What is being asked —
Give the lines again, unchanged, starting with the line containing "s reserved. This" and ending with the last line of the data below.

Extracted data —

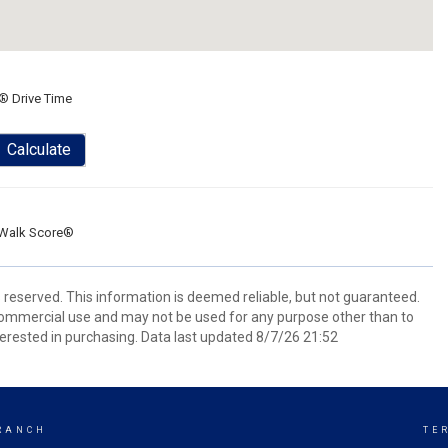
® Drive Time
Calculate
Walk Score®
s reserved. This information is deemed reliable, but not guaranteed.
commercial use and may not be used for any purpose other than to
erested in purchasing. Data last updated 8/7/26 21:52
RANCH
TE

Solution for this exercise —
s reserved. This information is deemed reliable, but not guaranteed.
commercial use and may not be used for any purpose other than to
erested in purchasing. Data last updated 8/7/26 21:52
RANCH
TE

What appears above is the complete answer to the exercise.